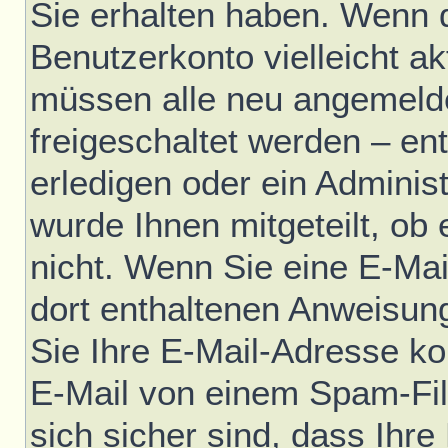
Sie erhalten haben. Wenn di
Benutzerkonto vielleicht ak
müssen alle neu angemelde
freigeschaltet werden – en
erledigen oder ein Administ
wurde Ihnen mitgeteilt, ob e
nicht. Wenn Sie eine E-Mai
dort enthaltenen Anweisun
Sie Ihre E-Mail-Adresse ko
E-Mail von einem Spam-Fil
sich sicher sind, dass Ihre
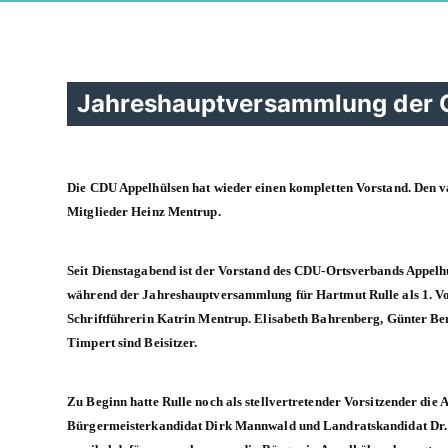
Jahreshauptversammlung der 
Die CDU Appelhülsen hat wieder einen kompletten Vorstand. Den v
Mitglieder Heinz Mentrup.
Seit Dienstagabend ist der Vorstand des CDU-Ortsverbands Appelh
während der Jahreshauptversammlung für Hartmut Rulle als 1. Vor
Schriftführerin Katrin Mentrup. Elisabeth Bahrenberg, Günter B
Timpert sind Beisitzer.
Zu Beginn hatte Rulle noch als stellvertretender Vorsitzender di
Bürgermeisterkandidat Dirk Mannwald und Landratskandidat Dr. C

**Problem**. Everything from the line with "Zu Beginn hatte" down to the last line of the data above should be returned exactly, with both ends kept and nothing added.

**Result of this task**.
Zu Beginn hatte Rulle noch als stellvertretender Vorsitzender di
Bürgermeisterkandidat Dirk Mannwald und Landratskandidat Dr. C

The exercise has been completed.